Iran’s Universities Among Least Trusted
Tehran’s academic policies have received widespread criticism after Iran was announced to be among the countries with the highest rate of retracted scientific papers.
In a report published earlier in the month by Nature, considered by many as the world’s leading journal of science, Iran ranked seventh in the list of the countries with the highest retraction rates with an average of 16.7 retractions per 10,000 papers.
Only Saudi Arabia, Pakistan, Russia, China, Egypt and Malaysia had a higher retraction rate in comparison with Iran, the report said.
Nature’s report analyzes the academic productions of the countries with 100,000 papers published over the past two decades.
Published papers get retracted when it is discovered that they violate ethical and professional guidelines due to scientific misconduct or plagiarism.
In June, Iran’s parliament announced that as many as half of the postgraduate theses produced between 2019 and 2022 have been fraudulently written.
Nature’s report drew the attention of university professors and researchers in Iran who have long been critical of the establishment’s over-emphasis on publishing papers in national and international journals.

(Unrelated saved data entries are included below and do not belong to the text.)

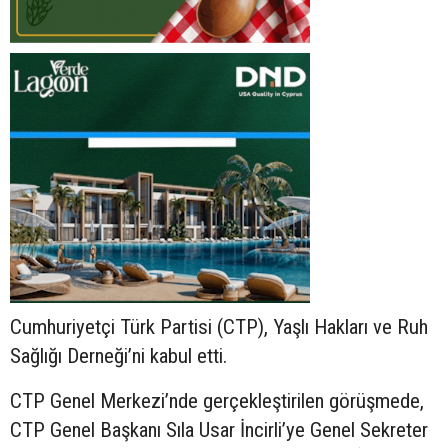
Cumhuriyetçi Türk Partisi (CTP), Yaşlı Hakları ve Ruh
Sağlığı Derneği’ni kabul etti.
CTP Genel Merkezi’nde gerçekleştirilen görüşmede,
CTP Genel Başkanı Sıla Usar İncirli’ye Genel Sekreter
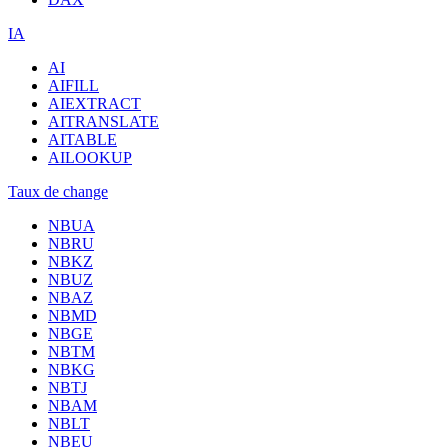
IA
AI
AIFILL
AIEXTRACT
AITRANSLATE
AITABLE
AILOOKUP
Taux de change
NBUA
NBRU
NBKZ
NBUZ
NBAZ
NBMD
NBGE
NBTM
NBKG
NBTJ
NBAM
NBLT
NBEU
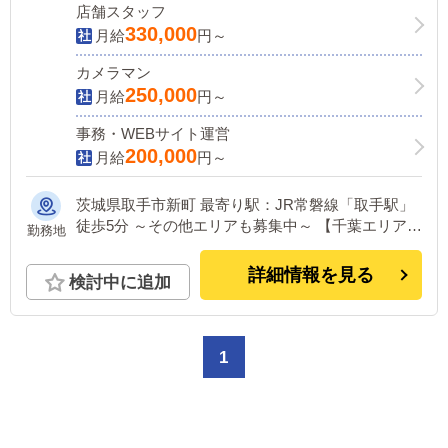
店舗スタッフ
330,000
月給
円～
カメラマン
250,000
月給
円～
事務・WEBサイト運営
200,000
月給
円～
茨城県取手市新町 最寄り駅：JR常磐線「取手駅」
徒歩5分 ～その他エリアも募集中～ 【千葉エリア】
勤務地
千葉・松戸・馬橋・柏・成田 【埼玉エリア】 越
谷・西川口・春日部・久喜 【東京エリア】 鶯谷・
詳細情報を見る
検討中に追加
池袋 ※新店続々計画中！
1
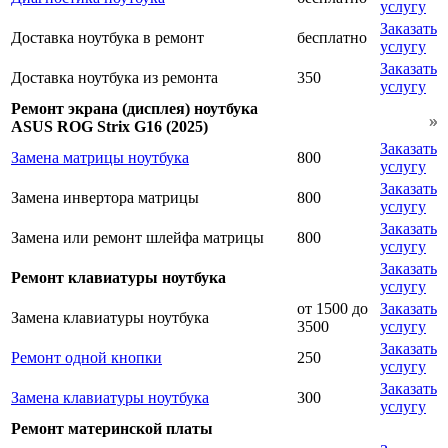
услугу
Заказать
Доставка ноутбука в ремонт
бесплатно
услугу
Заказать
Доставка ноутбука из ремонта
350
услугу
Ремонт экрана (дисплея) ноутбука
ASUS ROG Strix G16 (2025)
Заказать
Замена матрицы ноутбука
800
услугу
Заказать
Замена инвертора матрицы
800
услугу
Заказать
Замена или ремонт шлейфа матрицы
800
услугу
Заказать
Ремонт клавиатуры ноутбука
услугу
от 1500 до
Заказать
Замена клавиатуры ноутбука
3500
услугу
Заказать
Ремонт одной кнопки
250
услугу
Заказать
Замена клавиатуры ноутбука
300
услугу
Ремонт материнской платы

Iran International interviewed several university professors and researchers in Iran about the worsening condition of conducting research projects in the country. They spoke on condition of anonymity fearing the Islamic Republic’s crackdown on critics.
An assistant professor at the University of Mazandaran told Iran International that the field of research in Iran has turned into a very lucrative market where “products” can easily be bought and sold.

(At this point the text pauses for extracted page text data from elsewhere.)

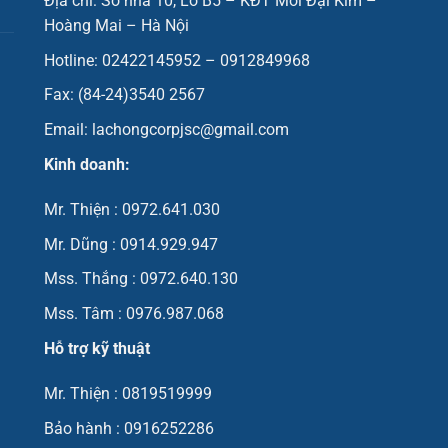
Địa chỉ: Số nhà 10, Lô B5 – KĐT Mới Đại Kim –
Hoàng Mai – Hà Nội
Hotline: 02422145952 – 0912849968
Fax: (84-24)3540 2567
Email: lachongcorpjsc@gmail.com
Kinh doanh:
Mr. Thiện : 0972.641.030
Mr. Dũng : 0914.929.947
Mss. Thắng : 0972.640.130
Mss. Tâm : 0976.987.068
Hỗ trợ kỹ thuật
Mr. Thiện : 0819519999
Bảo hành : 0916252286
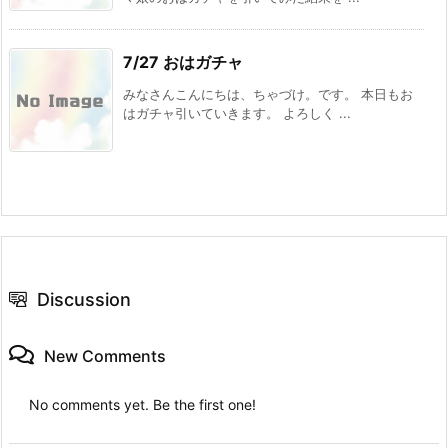
7/27 おはガチャ
みなさんこんにちは、ちゃづけ。です。 本日もお
はガチャ引いていきます。 よろしく ...
Discussion
New Comments
No comments yet. Be the first one!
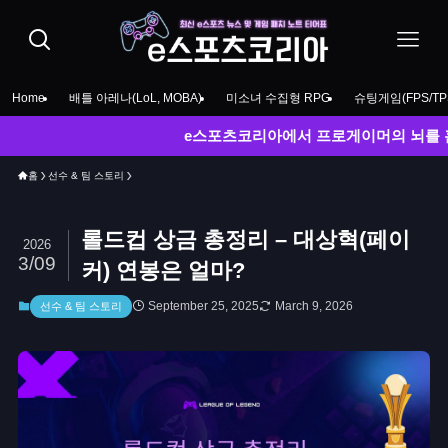
Home
배틀 아레나(LoL, MOBA)
미소녀 수집형 RPG
슈팅게임(FPS/TP
e스포츠코리아에서 프로게이머의 뇌를 훔쳐보세요! L
홈
선수 & 팀 스토리
롤드컵 상금 총정리 – 대상혁(페이
2026
3/09
커) 연봉은 얼마?
September 25, 2025
March 9, 2026
선수 & 팀 스토리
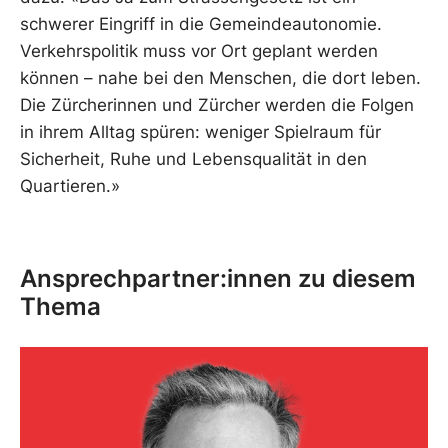
schwerer Eingriff in die Gemeindeautonomie.
Verkehrspolitik muss vor Ort geplant werden
können – nahe bei den Menschen, die dort leben.
Die Zürcherinnen und Zürcher werden die Folgen
in ihrem Alltag spüren: weniger Spielraum für
Sicherheit, Ruhe und Lebensqualität in den
Quartieren.»
Ansprechpartner:innen zu diesem
Thema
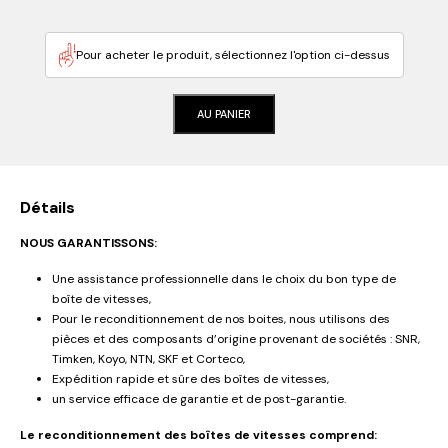
Pour acheter le produit, sélectionnez l'option ci-dessus
AU PANIER
Détails
NOUS GARANTISSONS:
Une assistance professionnelle dans le choix du bon type de
boîte de vitesses,
Pour le reconditionnement de nos boites, nous utilisons des
pièces et des composants d’origine provenant de sociétés : SNR,
Timken, Koyo, NTN, SKF et Corteco,
Expédition rapide et sûre des boîtes de vitesses,
un service efficace de garantie et de post-garantie.
Le reconditionnement des boîtes de vitesses comprend:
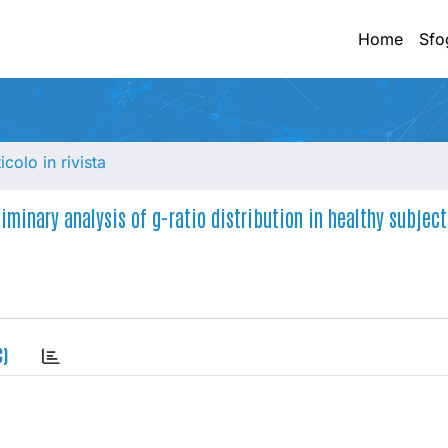
Home
Sfo
ticolo in rivista
iminary analysis of g-ratio distribution in healthy subject
C)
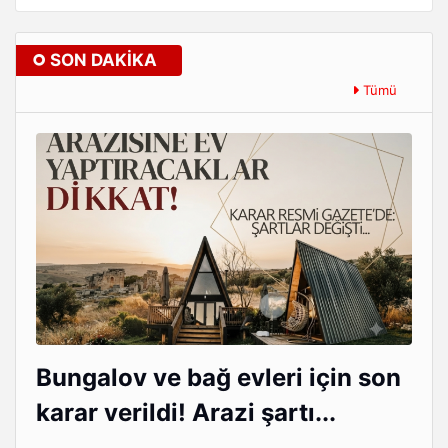
SON DAKIKA
Tümü
Bungalov ve bağ evleri için son
karar verildi! Arazi şartı...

Unofficial advertisements about the sale of research papers, theses, dissertations and semester projects can be found in university campuses, she said, adding that over recent years, offices have been founded in Tehran and many other cities that offer to write research papers for students and teachers at an exorbitant price.
She blamed the political ambitions of the Islamic Republic for the creation of such a notorious “research market,” noting that Tehran officials have time and again stressed that Iran should rank first in the region in terms of academic productions.
As a result, the research “obligations” for university teachers, postgraduate students and researchers have been devised by the government’s officials in a conscious attempt to “force” academicians to write as many papers as possible regardless of their quality or their industrial and practical utility, she went on to say.
One university professor told Khabar Online in Tehran that Iranian research has failed to solve pressing problems facing the country. “What is the purpose of these featureless articles, which are occasionally accused of being counterfeit and also jeopardize the country's international scientific reputation," the professor said.
A PhD holder in French literature from the University of Tabriz, one of Iran’s leading academic institutions, told Iran International that the pressure on teachers and students in Iranian universities to write a large bulk of research papers in fact reflects the authoritarian structure of the political establishment where quantity precedes quality.
If a PhD student does not reach the research quotas they will not be allowed to defend their dissertation, the researcher said, adding that the pressure starts with the Ministry of Science, university professors having no other way but to follow the ministry’s guidelines in order to keep their teaching positions.
According to a PhD student of TEFL at the University of Beheshti, many postgraduate students in Iran have no “research agenda” for themselves as is the case with the world’s top universities.
We are expected to work like “paper-manufacturing machines” so that our supervisors can get promoted, she said. De-motivated and under pressure, there are many students who resort to plagiarism or assign somebody else to complete their research projects, she went on to say.
Research published last year in the Journal of Academic Ethics, concluded that "Iran lags behind other countries with regards to what is known about contract cheating and how to address it", citing major reform needed in policy and academia.